• To do
Below are some records. Retype exactly the lines from the one containing "Le Bourget (7)" through the one containing "просы по недвижимости", both included, skipping every picture.

• Exercise material
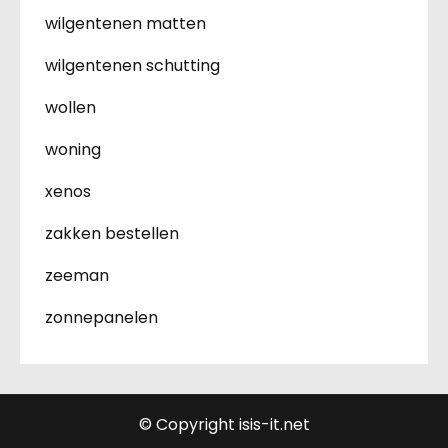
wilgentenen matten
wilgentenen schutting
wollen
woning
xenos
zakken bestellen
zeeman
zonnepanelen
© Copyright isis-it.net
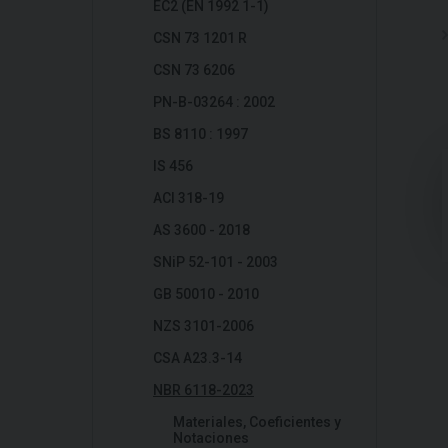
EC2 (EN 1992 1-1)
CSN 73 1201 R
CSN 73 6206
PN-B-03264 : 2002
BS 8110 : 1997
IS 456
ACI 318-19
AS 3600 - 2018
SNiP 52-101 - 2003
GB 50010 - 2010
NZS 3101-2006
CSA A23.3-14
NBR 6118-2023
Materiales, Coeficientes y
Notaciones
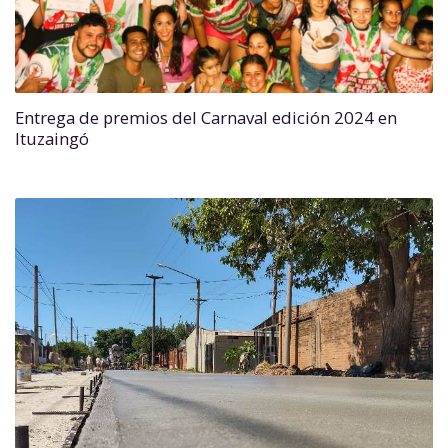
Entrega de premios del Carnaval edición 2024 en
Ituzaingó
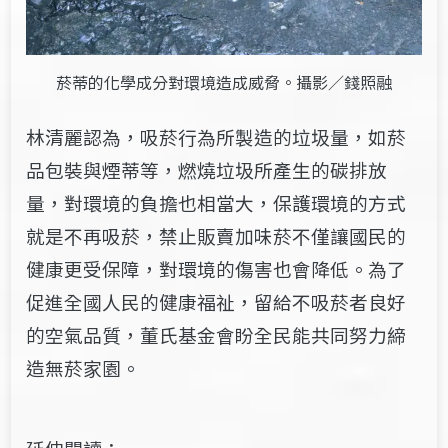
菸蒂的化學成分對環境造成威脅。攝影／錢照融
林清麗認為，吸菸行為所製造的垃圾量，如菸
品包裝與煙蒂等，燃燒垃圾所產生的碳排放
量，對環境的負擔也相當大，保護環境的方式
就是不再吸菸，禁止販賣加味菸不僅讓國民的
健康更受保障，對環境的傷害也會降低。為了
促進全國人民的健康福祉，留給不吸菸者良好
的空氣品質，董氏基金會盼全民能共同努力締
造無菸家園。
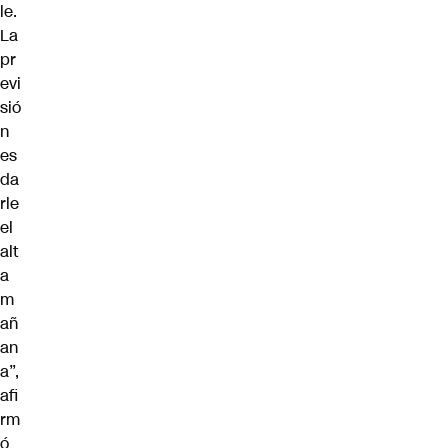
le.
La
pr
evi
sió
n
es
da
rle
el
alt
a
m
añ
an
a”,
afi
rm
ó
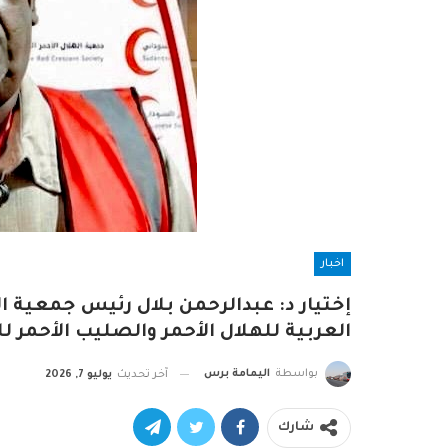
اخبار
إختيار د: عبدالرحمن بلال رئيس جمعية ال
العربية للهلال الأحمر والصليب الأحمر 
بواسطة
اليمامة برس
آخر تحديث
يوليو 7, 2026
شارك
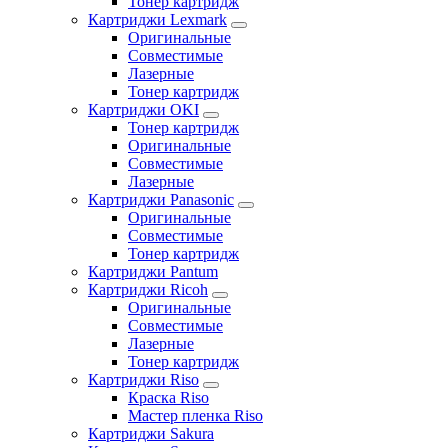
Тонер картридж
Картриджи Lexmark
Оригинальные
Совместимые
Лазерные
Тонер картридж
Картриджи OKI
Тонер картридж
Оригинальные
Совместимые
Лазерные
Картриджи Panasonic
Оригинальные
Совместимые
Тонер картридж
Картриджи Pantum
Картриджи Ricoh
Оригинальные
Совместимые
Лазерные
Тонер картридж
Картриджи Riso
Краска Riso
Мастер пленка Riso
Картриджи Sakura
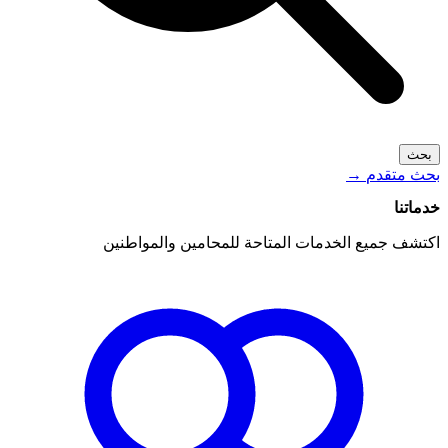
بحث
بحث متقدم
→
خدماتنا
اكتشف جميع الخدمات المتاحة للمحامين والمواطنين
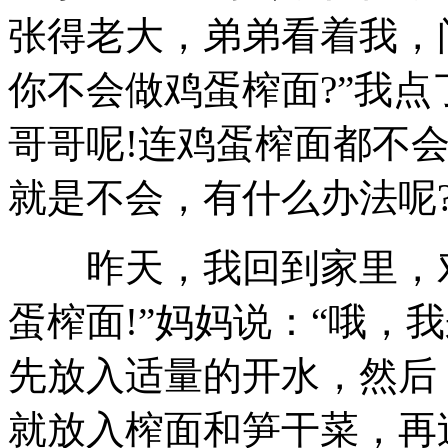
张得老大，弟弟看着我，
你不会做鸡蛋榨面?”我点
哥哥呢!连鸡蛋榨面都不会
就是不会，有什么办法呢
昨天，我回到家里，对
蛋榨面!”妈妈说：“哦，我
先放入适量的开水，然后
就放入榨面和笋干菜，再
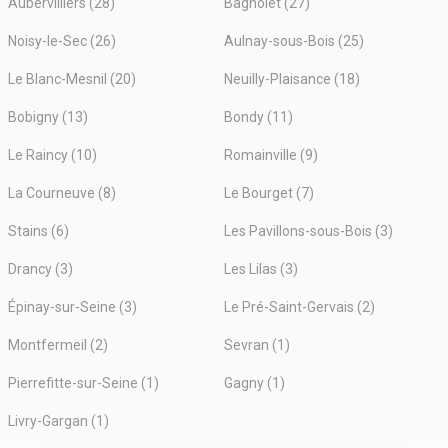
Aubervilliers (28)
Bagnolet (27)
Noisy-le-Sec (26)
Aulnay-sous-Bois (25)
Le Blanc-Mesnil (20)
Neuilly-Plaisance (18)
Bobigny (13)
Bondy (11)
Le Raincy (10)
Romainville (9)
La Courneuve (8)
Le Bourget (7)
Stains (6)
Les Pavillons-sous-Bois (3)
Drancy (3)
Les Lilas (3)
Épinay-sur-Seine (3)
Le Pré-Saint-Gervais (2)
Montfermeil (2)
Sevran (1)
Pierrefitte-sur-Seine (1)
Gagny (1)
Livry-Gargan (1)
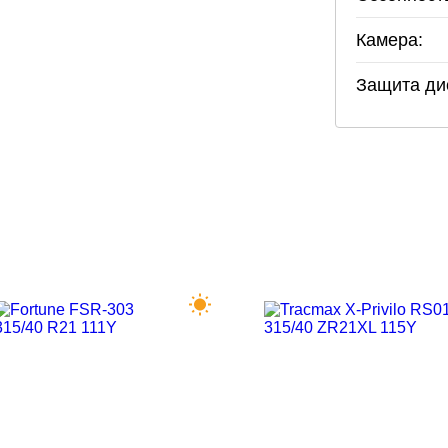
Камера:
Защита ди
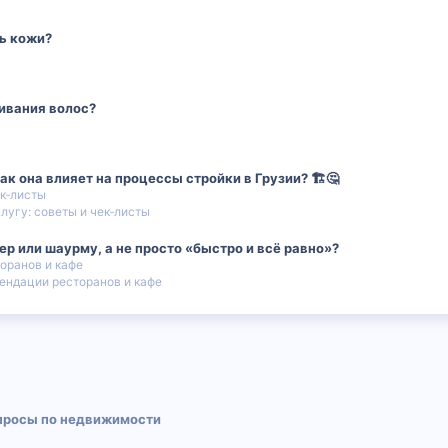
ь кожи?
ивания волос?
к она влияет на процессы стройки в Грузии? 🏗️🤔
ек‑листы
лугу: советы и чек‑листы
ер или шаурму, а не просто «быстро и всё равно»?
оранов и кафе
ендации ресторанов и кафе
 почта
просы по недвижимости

--

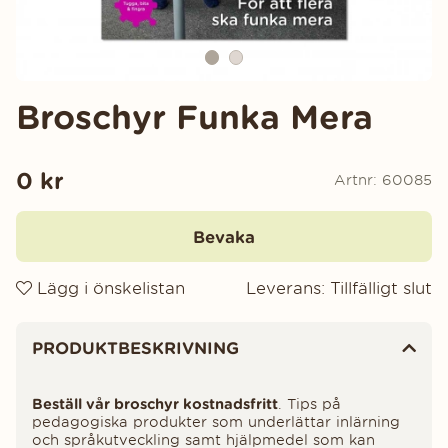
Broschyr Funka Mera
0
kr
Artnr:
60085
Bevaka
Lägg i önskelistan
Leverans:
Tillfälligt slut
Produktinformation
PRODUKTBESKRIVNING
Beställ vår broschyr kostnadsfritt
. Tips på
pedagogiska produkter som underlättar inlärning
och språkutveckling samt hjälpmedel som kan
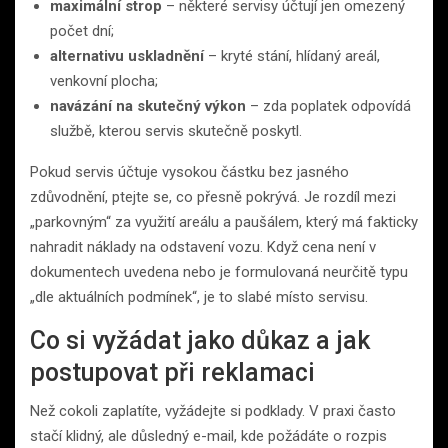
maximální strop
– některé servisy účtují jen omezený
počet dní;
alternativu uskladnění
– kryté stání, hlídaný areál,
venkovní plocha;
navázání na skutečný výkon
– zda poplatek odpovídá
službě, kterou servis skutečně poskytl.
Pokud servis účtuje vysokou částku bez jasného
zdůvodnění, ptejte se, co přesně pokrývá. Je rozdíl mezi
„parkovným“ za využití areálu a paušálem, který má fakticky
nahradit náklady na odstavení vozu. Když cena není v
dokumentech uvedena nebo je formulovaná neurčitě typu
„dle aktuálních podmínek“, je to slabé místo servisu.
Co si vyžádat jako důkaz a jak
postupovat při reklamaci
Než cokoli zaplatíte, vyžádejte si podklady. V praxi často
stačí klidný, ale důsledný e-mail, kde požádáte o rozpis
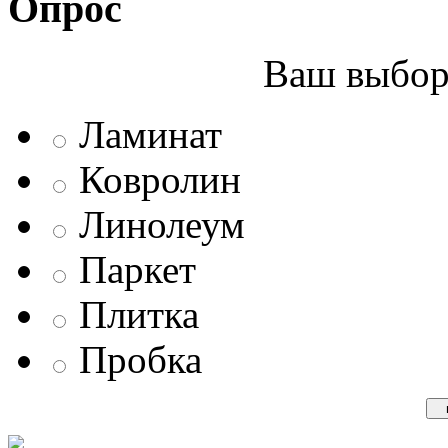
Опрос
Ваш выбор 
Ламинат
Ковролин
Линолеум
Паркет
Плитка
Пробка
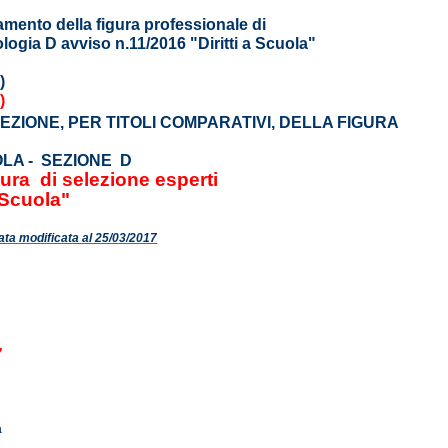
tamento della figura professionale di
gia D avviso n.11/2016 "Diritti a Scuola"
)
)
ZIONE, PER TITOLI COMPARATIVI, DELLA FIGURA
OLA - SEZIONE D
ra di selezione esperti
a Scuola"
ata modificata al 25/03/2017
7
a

• Solved exercise
Le Bourget (7)
Stains (6)
Les Pavillons-sous-Bois (3)
Drancy (3)
Les Lilas (3)
Épinay-sur-Seine (3)
Le Pré-Saint-Gervais (2)
Montfermeil (2)
Sevran (1)
Pierrefitte-sur-Seine (1)
Gagny (1)
Livry-Gargan (1)
Камера:
Защита ди
ь кожи?
ивания волос?
к она влияет на процессы стройки в Грузии? 🏗️🤔
ек‑листы
лугу: советы и чек‑листы
ер или шаурму, а не просто «быстро и всё равно»?
оранов и кафе
ендации ресторанов и кафе
 почта
просы по недвижимости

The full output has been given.